Bağışıklığı Baskılayıcı Tedavide Diğer Yan Etkiler
Bağışıklık sistemini baskılayıcı tedavi, tümörün cinsine göre yüzde 1-24 arasında değişen bir olasılıkla tümör oluşumunu kolaylaştırıcı rol oynar. Bunlar arasında en sık görülenler lenfom ve Kaposi sarkomu gibi kötü huylu retiküloendotelyal sistem tümörleridir.
Tedaviye bağlı olarak deri tümörlerinin de görülme sıklığı arttığından bu hastalar uzun süre güçlü güneş ışığı altında kalmamalıdırlar. Düzenli aralıklarla bir deri hastalıkları uzmanına görünmek, bu tümörlerin oluşmasını önleyemezse de hiç değilse erken ve güvenilir tanı koyulmasını sağlar.
En ender görülen komplikasyonlardan biri taş oluşumuna ya da idrar borusu daralmasına bağlı olarak idrar yollarının tıkanmasıdır.
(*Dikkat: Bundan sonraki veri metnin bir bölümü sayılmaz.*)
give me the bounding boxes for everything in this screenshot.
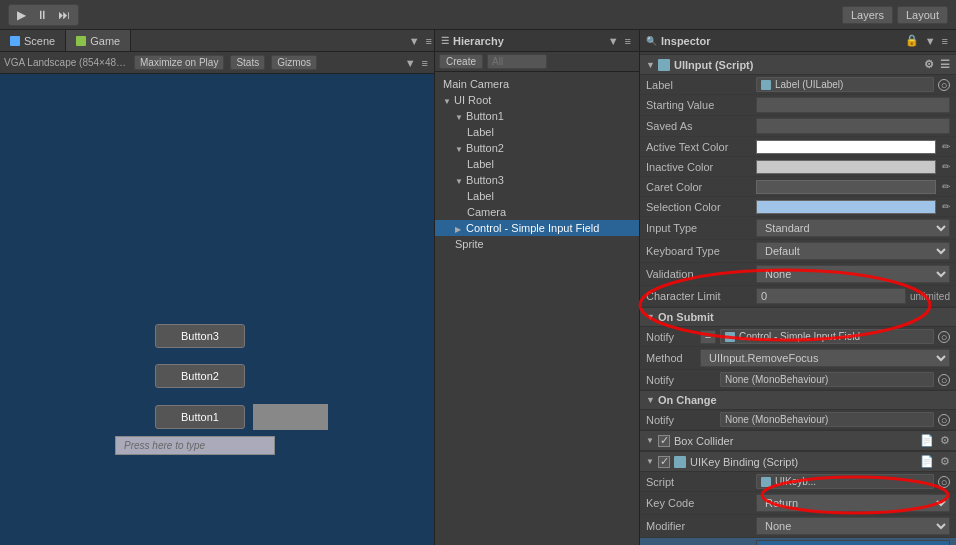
step-button[interactable]: ⏭	[54, 7, 74, 23]
box-collider-page-icon[interactable]: 📄	[920, 434, 934, 447]
pause-button[interactable]: ⏸	[32, 7, 52, 23]
uikey-script-objref[interactable]: UIKeyb...	[756, 474, 934, 489]
starting-value-label: Starting Value	[646, 99, 756, 111]
inspector-lock-btn[interactable]: 🔒	[903, 34, 921, 47]
notify-circle-3[interactable]: ○	[938, 414, 950, 426]
play-button[interactable]: ▶	[13, 7, 30, 23]
box-collider-gear-icon[interactable]: ⚙	[940, 434, 950, 447]
active-text-edit-icon[interactable]: ✏	[942, 141, 950, 152]
hier-control-simple[interactable]: ▶ Control - Simple Input Field	[435, 220, 639, 236]
notify-objref-1[interactable]: Control - Simple Input Field	[720, 329, 934, 344]
notify-obj-text-2: None (MonoBehaviour)	[725, 374, 828, 385]
hier-sprite[interactable]: Sprite	[435, 236, 639, 252]
box-collider-label: Box Collider	[674, 435, 733, 447]
scene-tab[interactable]: Scene	[0, 30, 66, 51]
label-circle[interactable]: ○	[938, 79, 950, 91]
game-bar: VGA Landscape (854×48… Maximize on Play …	[0, 52, 434, 74]
inactive-color-edit-icon[interactable]: ✏	[942, 161, 950, 172]
on-change-section-header[interactable]: ▼ On Change	[640, 390, 956, 410]
hierarchy-search[interactable]	[487, 54, 547, 69]
inspector-expand-btn[interactable]: ▼	[923, 34, 938, 47]
hierarchy-create-btn[interactable]: Create	[439, 54, 483, 69]
uikey-modifier-dropdown[interactable]: None	[756, 517, 950, 535]
starting-value-field[interactable]	[756, 97, 950, 113]
uikey-gear-icon[interactable]: ⚙	[940, 455, 950, 468]
uikey-page-icon[interactable]: 📄	[920, 455, 934, 468]
uikey-keycode-label: Key Code	[646, 497, 756, 509]
on-submit-triangle: ▼	[646, 312, 654, 322]
hier-camera[interactable]: Camera	[435, 204, 639, 220]
uiinput-settings-icon[interactable]: ☰	[940, 58, 950, 71]
layers-dropdown[interactable]: Layers	[842, 6, 893, 24]
button3-game[interactable]: Button3	[155, 324, 245, 348]
hier-button2[interactable]: ▼ Button2	[435, 140, 639, 156]
caret-color-value: ✏	[756, 180, 950, 194]
saved-as-label: Saved As	[646, 120, 756, 132]
game-menu-btn[interactable]: ≡	[420, 57, 430, 69]
validation-row: Validation None Integer Float	[640, 263, 956, 286]
notify-objref-3[interactable]: None (MonoBehaviour)	[720, 412, 934, 427]
maximize-play-button[interactable]: Maximize on Play	[134, 55, 224, 70]
inactive-color-swatch[interactable]	[756, 160, 936, 174]
scene-expand-btn[interactable]: ▼	[407, 35, 422, 47]
keyboard-type-value: Default ASCIICapable NumbersAndPunctuati…	[756, 242, 950, 260]
caret-color-swatch[interactable]	[756, 180, 936, 194]
char-limit-row: Character Limit unlimited	[640, 286, 956, 307]
label-field-label: Label	[646, 79, 756, 91]
method-dropdown-1[interactable]: UIInput.RemoveFocus	[700, 349, 950, 367]
uikey-action-dropdown[interactable]: Select	[756, 540, 950, 545]
notify-objref-2[interactable]: None (MonoBehaviour)	[720, 372, 934, 387]
caret-color-edit-icon[interactable]: ✏	[942, 181, 950, 192]
notify-obj-icon-1	[725, 332, 735, 342]
saved-as-field[interactable]	[756, 118, 950, 134]
saved-as-input[interactable]	[756, 118, 950, 134]
hier-ui-root[interactable]: ▼ UI Root	[435, 92, 639, 108]
uikey-script-icon	[761, 477, 771, 487]
label-obj-icon	[761, 80, 771, 90]
hier-label-1[interactable]: Label	[435, 124, 639, 140]
stats-button[interactable]: Stats	[230, 55, 265, 70]
hierarchy-content: Main Camera ▼ UI Root ▼ Button1 Label ▼ …	[435, 72, 639, 545]
layout-dropdown[interactable]: Layout	[897, 6, 948, 24]
game-tab-label: Game	[90, 35, 120, 47]
selection-color-edit-icon[interactable]: ✏	[942, 201, 950, 212]
uikey-modifier-value: None	[756, 517, 950, 535]
game-expand-btn[interactable]: ▼	[403, 57, 418, 69]
game-tab[interactable]: Game	[66, 30, 131, 51]
uikey-keycode-dropdown[interactable]: Return	[756, 494, 950, 512]
label-objref[interactable]: Label (UILabel)	[756, 77, 934, 92]
box-collider-checkbox[interactable]: ✓	[658, 435, 670, 447]
caret-color-label: Caret Color	[646, 181, 756, 193]
hierarchy-menu-btn[interactable]: ≡	[623, 35, 633, 47]
on-submit-section-header[interactable]: ▼ On Submit	[640, 307, 956, 327]
char-limit-min-input[interactable]	[756, 288, 906, 304]
starting-value-input[interactable]	[756, 97, 950, 113]
uiinput-section-header[interactable]: ▼ UIInput (Script) ⚙ ☰	[640, 54, 956, 75]
uikey-action-value: Select	[756, 540, 950, 545]
hier-button3[interactable]: ▼ Button3	[435, 172, 639, 188]
hier-label-2[interactable]: Label	[435, 156, 639, 172]
hier-main-camera[interactable]: Main Camera	[435, 76, 639, 92]
input-type-dropdown[interactable]: Standard AutoCorrect Password	[756, 219, 950, 237]
uikey-action-row: Action Select	[640, 538, 956, 545]
hier-button1[interactable]: ▼ Button1	[435, 108, 639, 124]
gizmos-button[interactable]: Gizmos	[271, 55, 317, 70]
selection-color-swatch[interactable]	[756, 200, 936, 214]
hierarchy-expand-btn[interactable]: ▼	[606, 35, 621, 47]
notify-circle-2[interactable]: ○	[938, 374, 950, 386]
scene-menu-btn[interactable]: ≡	[424, 35, 434, 47]
notify-minus-btn-1[interactable]: −	[700, 330, 716, 344]
inspector-menu-btn[interactable]: ≡	[940, 34, 950, 47]
active-text-color-swatch[interactable]	[756, 140, 936, 154]
uiinput-gear-icon[interactable]: ⚙	[924, 58, 934, 71]
uikey-script-circle[interactable]: ○	[938, 476, 950, 488]
uikey-modifier-label: Modifier	[646, 520, 756, 532]
validation-dropdown[interactable]: None Integer Float	[756, 265, 950, 283]
button2-game[interactable]: Button2	[155, 364, 245, 388]
hier-label-3[interactable]: Label	[435, 188, 639, 204]
uikey-checkbox[interactable]: ✓	[658, 456, 670, 468]
notify-circle-1[interactable]: ○	[938, 331, 950, 343]
text-input-game[interactable]: Press here to type	[115, 436, 275, 455]
keyboard-type-dropdown[interactable]: Default ASCIICapable NumbersAndPunctuati…	[756, 242, 950, 260]
layers-layout-controls: Layers Layout	[842, 6, 948, 24]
Tıkanıklık genellikle kolik ağrıya yol açmadan böbrek işlevlerinin kötüleşmesiyle kendini belli eder. Bu duruma ultrasonografi ve ürografiyle tanı koyulur. Böbrek işlevlerinin bozulmasıyla birlikte idrar borusunda ya da böbrek havuzunda belirgin bir genişleme görülürse ince bir idrar borusu kateteriyle ultrasonografik görüntü altında böbrek havuzundan sıvı alınabilir ve hastanın idrar çıkarmasını sağlamak üzere bu kateter bir süre yerinde bırakılabilir.
Böbrek nakli yapılmış hastalarda çok ender olarak uyluk ya da üstkol kemiği başında aseptik (bakterilere bağlı olmayan) doku ölümü görülür. Bu durum kol ya da bacakta ağrıya yol açar, ama ağrının tipi ve yeri belirsiz olabilir.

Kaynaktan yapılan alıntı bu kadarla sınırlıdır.